From: aidotengineer

Introduction

In the context of token-based text-to-speech models, the goal is to convert text into audio by predicting audio tokens. This process is analogous to how models like GPT-4o predict the next word or token in a text string [00:01:58]. For text-to-speech, the model takes a series of text tokens and aims to predict the next audio token recursively [00:02:10].

What are Audio Tokens?

The fundamental question for this process is: “How do you make tokens for audio?” [00:02:47]. Unlike continuous soundwaves, audio tokens must be discrete representations. A small segment of audio can be represented as a choice from a “codebook” [00:03:01].

Codebooks

A codebook functions like a dictionary, containing a series of vectors, where each vector represents a specific sound [00:03:07]. These codebooks can be quite large to encompass a wide range of sounds, including both acoustics and semantics [00:03:18]. This approach allows sound to be represented discretely, similar to how text discretely represents meaning [00:03:26].

Training Codebooks

Codebooks are typically trained using an encoder-decoder architecture [00:03:39]:

  1. A soundwave is input and converted into tokens by an encoder [00:03:42].
  2. Another transformer then decodes these tokens back into a soundwave [00:03:49].
  3. During training, the system evaluates how closely the decoded output wave matches the original input wave [00:03:55].
  4. Any discrepancies (loss) are used to adjust the model’s weights through backpropagation [00:04:05].
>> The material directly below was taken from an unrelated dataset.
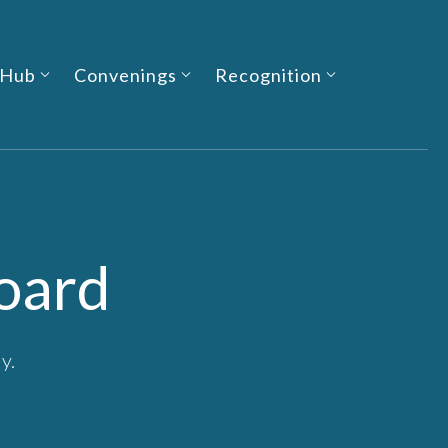
 Hub
Convenings
Recognition
oard
y.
With sufficient data, this process enables the training of a codebook that can represent sound in a discrete form [00:04:09].

Hierarchical Representation

It has been found that using only one token per time step is insufficient to fully represent sound [00:04:26]. A more effective approach, used in most token-based audio models, involves a hierarchical representation or multiple tokens per time window [00:04:31]. This allows for a more detailed representation, including higher-level meaning or acoustics, and then more granular layers of representation [00:04:40].
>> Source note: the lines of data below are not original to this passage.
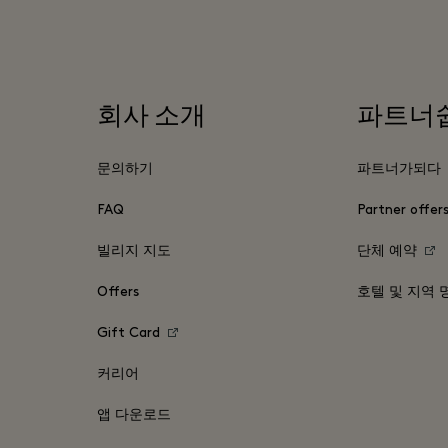
회사 소개
파트너
문의하기
파트너가되다
FAQ
Partner offer
빌리지 지도
단체 예약
Offers
호텔 및 지역 
Gift Card
커리어
앱 다운로드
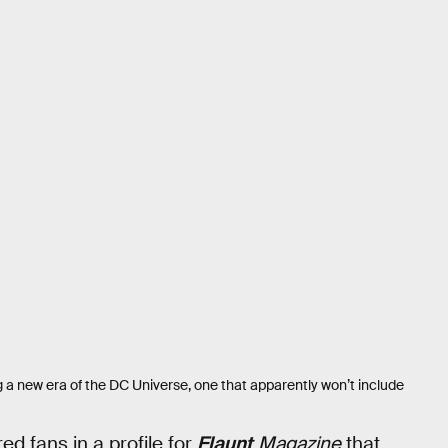
a new era of the DC Universe, one that apparently won’t include
d fans in a profile for
Flaunt
Magazine
that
Sesame Model Implementation

The Sesame model employs this approach by using 32 tokens at every audio window to represent sound [00:05:10].

  • A “zeroth” token is predicted by the main transformer [00:05:16].
  • A secondary transformer decodes the other 31 tokens, which capture additional meaning or detail [00:05:20].

The Sesame model itself consists of two parts: a main 1 billion parameter model and a much smaller model that decodes these hierarchical tokens [00:05:38]. The architecture includes a backbone model (the main transformer), a depth decoder for the additional tokens, and a codec model to convert between waveforms and tokens [00:15:45].